What you will do: Every entry is to be returned unchanged, and no picture is to be included.

'''

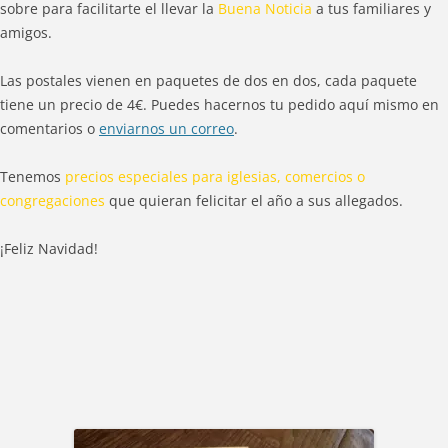
sobre para facilitarte el llevar la
Buena Noticia
a tus familiares y
amigos.
Las postales vienen en paquetes de dos en dos, cada paquete
tiene un precio de 4€. Puedes hacernos tu pedido aquí mismo en
comentarios o
enviarnos un correo
.
Tenemos
precios especiales para iglesias, comercios o
congregaciones
que quieran felicitar el año a sus allegados.
¡Feliz Navidad!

'''

Answer for the task:
sobre para facilitarte el llevar la
Buena Noticia
a tus familiares y
amigos.
Las postales vienen en paquetes de dos en dos, cada paquete
tiene un precio de 4€. Puedes hacernos tu pedido aquí mismo en
comentarios o
enviarnos un correo
.
Tenemos
precios especiales para iglesias, comercios o
congregaciones
que quieran felicitar el año a sus allegados.
¡Feliz Navidad!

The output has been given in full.